Während sich die Europäische Union (EU) darauf vorbereitet, bis zu zwölf neue Mitglieder aufzunehmen, erhebt sich unter den führenden Beitrittskandidaten eine hitzige Debatte darüber, ob die schnelle Übernahme des Euro ein rasches Aufholwachstum fördert oder eher hemmt. Doch mit der Erweiterung der Währungsunion stellen sich auch unter den bisherigen Euro-Mitgliedsländern zwei genauso grundsätzliche Fragen: Führt die formale politische Unabhängigkeit der Europäischen Zentralbank (EZB) zu wirklich unabhängigen politischen Entscheidungen? Wenn das nicht zutrifft, wird nicht die Erweiterung der EU die Probleme verschärfen, weil die Voreingenommenheit der EZB-Mitglieder noch weiter auseinandergehen wird, als dies jetzt schon der Fall ist?

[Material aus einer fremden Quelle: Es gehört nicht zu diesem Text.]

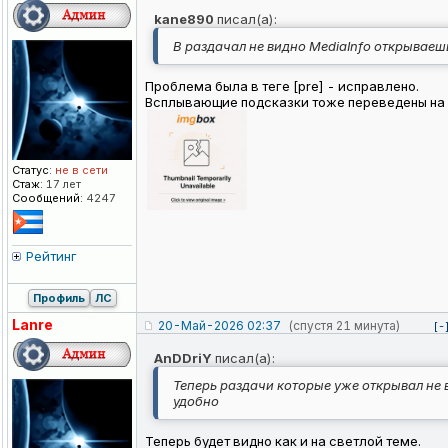
kane890
писал(а):
В раздачал не видно MediaInfo открываешь
Проблема была в теге [pre] - исправлено.
Всплывающие подсказки тоже переведены на 
Статус:
не в сети
Стаж:
17 лет
Сообщений:
4247
Рейтинг
Профиль
ЛС
Lanre
20-Май-2026 02:37
(спустя 21 минута)
[-
AnDDriY
писал(а):
Теперь раздачи которые уже открывал не в
удобно
Теперь будет видно как и на светлой теме.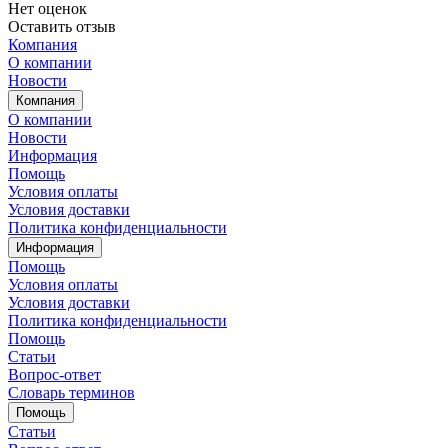
Нет оценок
Оставить отзыв
Компания
О компании
Новости
Компания
О компании
Новости
Информация
Помощь
Условия оплаты
Условия доставки
Политика конфиденциальности
Информация
Помощь
Условия оплаты
Условия доставки
Политика конфиденциальности
Помощь
Статьи
Вопрос-ответ
Словарь терминов
Помощь
Статьи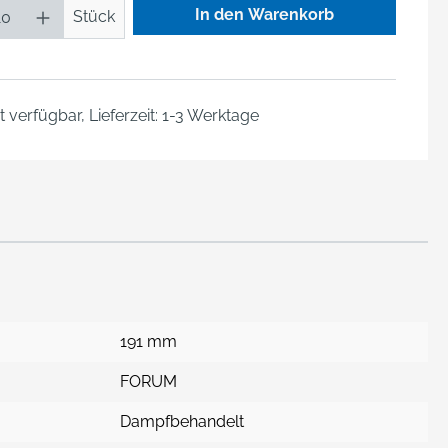
Produkt Anzahl: Gib den gewü
In den Warenkorb
Stück
 verfügbar, Lieferzeit: 1-3 Werktage
191 mm
FORUM
Dampfbehandelt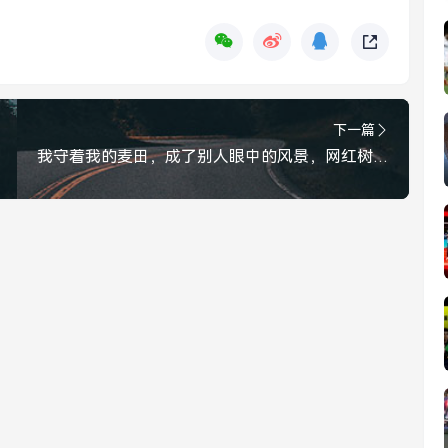
下一篇
我守着我的麦田，成了别人眼中的风景，网红树旁的农民，那一刻差点哭了，守麦田，成风景，那一刻我差点哭了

Mit jedem Land, das der europäischen Währungsunion neu beitritt, wächst auch der Zentralbankrat der EZB, die Gruppe, welche die Geldpolitik für das Euro-Gebiet festlegt, um ein Mitglied. Mit 18 Mitgliedern ist der Zentralbankrat der EZB schon heute größer als derjenige der Federal Reserve Bank (FED) in den USA, der Bank von England oder der Bank von Japan. Um das Risiko, dadurch noch handlungsunfähiger zu werden, zu mindern, muß die EZB ihren Zentralbankrat reformieren.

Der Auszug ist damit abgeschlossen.